Spillers was injured late in the game after getting clipped.

The Vikings, who finished the season at 10-2-1, with the tie being a 13-13 game against Ferriday, were well represented on the Class A All-State team. 

Frazier was named Offensive Specialist of the Year in Class A.

Frazier, Wiggins, Hibbs, Spillers and Beach were named to the first team, while Grabert and David Yates were named to the second team. 

Grabert finished with 19 catches for 342 yards and four touchdowns.

Beach had 10 unassisted tackles and 70 assists.

Frazier totaled 14 unassisted tackles and had 92 assists.

Named to the All-District 2A team on offense and defense were Spillers (Most Outstanding Lineman), Wiggins (Most Outstanding Back), Frazier and Hibbs.
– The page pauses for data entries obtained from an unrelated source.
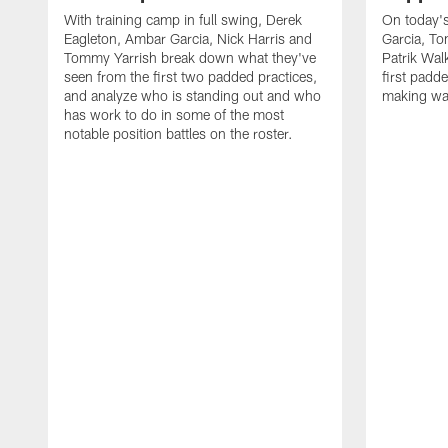
With training camp in full swing, Derek
On today's
Eagleton, Ambar Garcia, Nick Harris and
Garcia, To
Tommy Yarrish break down what they've
Patrik Wa
seen from the first two padded practices,
first padd
and analyze who is standing out and who
making wa
has work to do in some of the most
notable position battles on the roster.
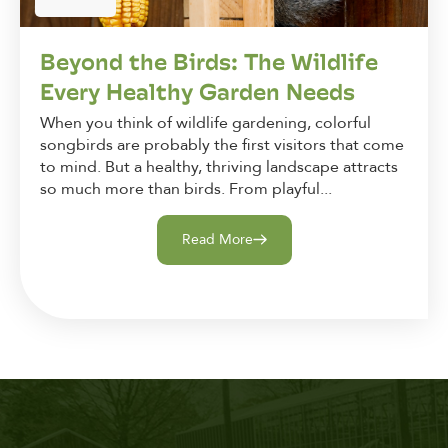
Beyond the Birds: The Wildlife
Every Healthy Garden Needs
When you think of wildlife gardening, colorful
songbirds are probably the first visitors that come
to mind. But a healthy, thriving landscape attracts
so much more than birds. From playful...
Read More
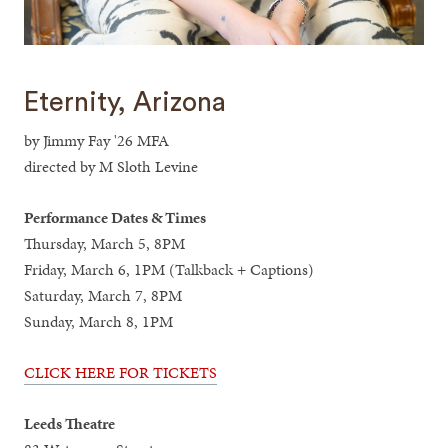
Eternity, Arizona
by Jimmy Fay '26 MFA
directed by M Sloth Levine
Performance Dates & Times
Thursday, March 5, 8PM
Friday, March 6, 1PM (Talkback + Captions)
Saturday, March 7, 8PM
Sunday, March 8, 1PM
CLICK HERE FOR TICKETS
Leeds Theatre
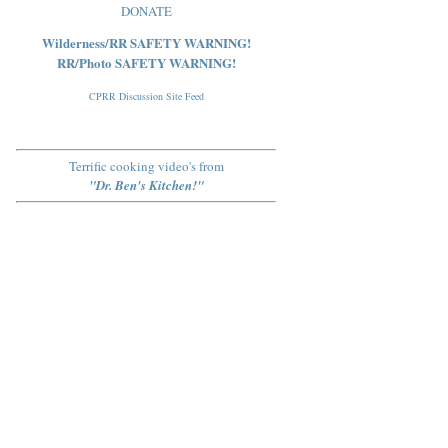
DONATE
Wilderness/RR SAFETY WARNING!
RR/Photo SAFETY WARNING!
CPRR Discussion Site Feed
Terrific cooking video's from
"Dr. Ben's Kitchen!"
Allen Grabert, Beach, David Yates and Bobby Patton were also named to the district first team.

Larry Boles at guard and Beach on defense were on the second team, while Morgan, Bobby Spinks and Dickie Robards were named as honorable mentions on the all-district team.

“That was the best all-around football team Vidalia has ever had,” said Hibbs, who also had 14 unassisted tackles and four assists on defense. “We had so many quality players. And we grew up playing football, basketball and baseball together. We were a very close group.”

Vidalia would advance to the quarterfinals in 1967, playing to a 0-0 tie with Kinder, but losing out because Kinder had 11 first downs to five for Vidalia.